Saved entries

—————

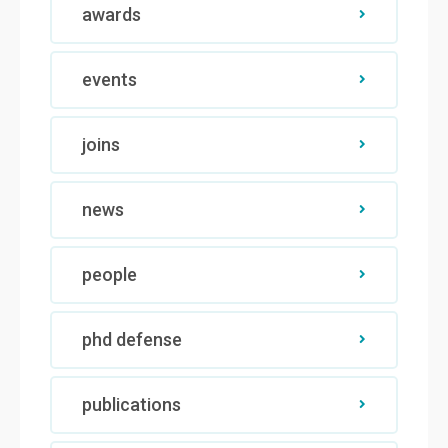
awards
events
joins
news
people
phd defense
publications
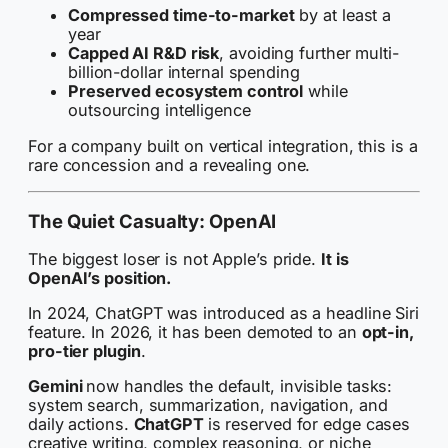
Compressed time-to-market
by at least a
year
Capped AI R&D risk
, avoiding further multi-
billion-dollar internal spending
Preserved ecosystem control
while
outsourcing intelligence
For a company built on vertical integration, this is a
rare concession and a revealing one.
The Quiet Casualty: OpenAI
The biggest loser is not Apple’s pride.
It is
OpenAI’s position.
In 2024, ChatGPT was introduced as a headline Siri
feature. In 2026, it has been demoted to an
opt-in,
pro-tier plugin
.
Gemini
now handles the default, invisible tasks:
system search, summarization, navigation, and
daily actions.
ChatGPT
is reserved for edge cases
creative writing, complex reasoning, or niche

—————

■ **TASK DIRECTIONS**:
Copy every line from the records above that contains the string "OpenAI".

■ **SOLUTION**:
The Quiet Casualty: OpenAI
OpenAI’s position.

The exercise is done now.